北朝鮮核実験 日本紙はどう報じたか?
北朝鮮は12日、地下核実験を実施した。同国の核実験は2006年、2009年に続き3回目。金正恩体制下では初の実験となる。国営の朝鮮中央通信は、核爆弾の小型軽量化に成功したと報じている。小型化が進めば弾道ミサイルへの搭載が可能になるため、日本や韓国、アメリカの懸念が強まっている。
核実験の強行を受け、各国は北朝鮮を非難する声明を発表した。安保理の緊急会合も開かれ、議長国の韓国が非難声明を発表した。
日本の各紙は、本件を1面で大々的に報じ、社説でも扱っている。それぞれどの論点に注目し、どんな主張を行ったのか。
各紙とも共通して、核実験を強行した北朝鮮に強い非難を表明している。朝日新聞は“地域の平和と安定を乱す暴挙”、産経新聞は“世界の平和と安全への重大な挑戦”、と厳しく断じた。加えて、日本にとっては特に看過できない危険な事態である、との評価もおおむね共通している。北朝鮮は既に、日本を射程におさめた弾道ミサイル・ノドンを大量に保有しているため、これに核兵器を搭載できるようになれば、深刻な脅威にさらされるということだ。さらに、昨年末に北朝鮮が発射実験を行った長距離弾道ミサイルの危険も指摘されている。まだ不可能と見られているものの、今後の技術の進展次第では、アメリカ本土が射程に入る可能性もあるという。
では、日本は、国際社会は、どう対応するべきか。この点に関して各紙の主張は若干異なっている。
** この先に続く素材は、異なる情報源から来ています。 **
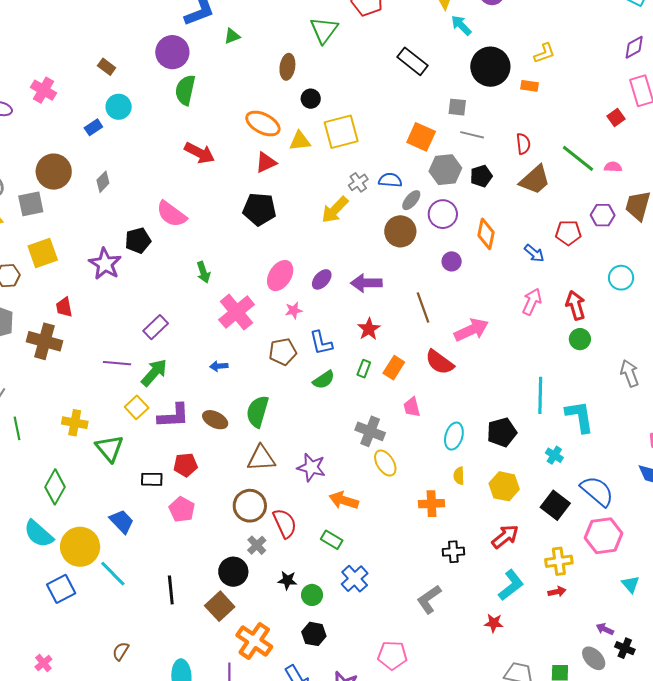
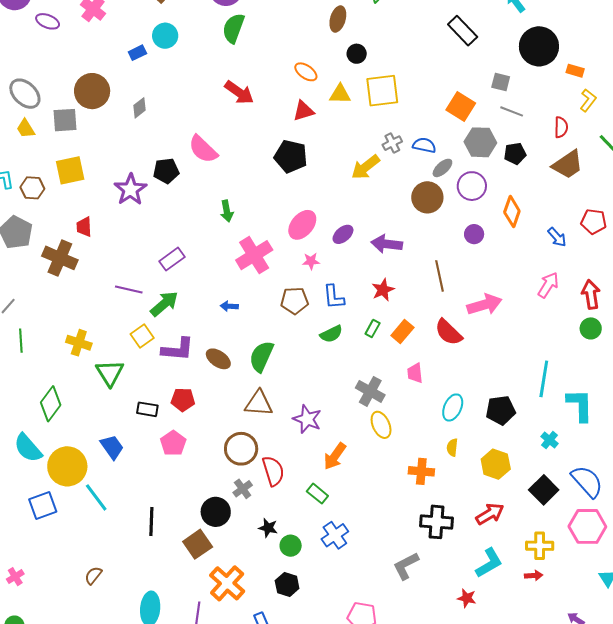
yellow L-shape: (544, 53) -> (588, 100), moved, turned -40
orange ellipse: (263, 124) -> (306, 72), size x0.7
orange arrow: (344, 500) -> (335, 456), turned -80
black cross: (453, 552) -> (436, 522), size x1.5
朝日新聞は、追加制裁と6者協議の再開、北朝鮮の核兵器に対する情報収集・分析、監視体制強化などを主張した。総じて抽象的かつ慎重な表現にとどめている。ただ、中国に対しては、食糧やエネルギーの援助・貿易を止めるよう求め、踏み込んだ主張を行なっている。
読売新聞は、日本に対し、アメリカと連携し、ミサイル防衛能力など北朝鮮への抑止力を強化するよう主張している。さらに日米韓による危機管理体制構築、日本独自のさらなる追加措置を求めた。また中国に対しては、制裁に及び腰な姿勢が北朝鮮の核実験を招いたと手厳しい。生殺与奪権を握る中国に対し、“核開発断念へ強い圧力をかけるべき”と主張している。アメリカに対しては、核をテコに“経済制裁貴女と現体制の安全の保障”を求める北朝鮮の目論見に乗らず、核放棄への具体的行動をとるまで、制裁を続けるべきと論じた。
産経新聞は3紙の中で最も具体的な提言を行なっている。禁輸制裁などを既に実施している日本に対しては、日本からの自由送金上限額引き下げ(現在300万円)を提案。安保理に対しては、現行制裁の強化、さらには貨物検査の義務化や銀行取引規制なども検討すべきとしている。日本以上に紙幅を割いたのが、中国への提言だ。“北の暴走を許した最大の責任は中国”と断じたうえで、エネルギーなど現行支援の縮小、安保理制裁の履行を求めた。
なお産経新聞のみ、本件に関し、脅威に備えるためとして、集団的自衛権の行使容認を明確にするよう求めている。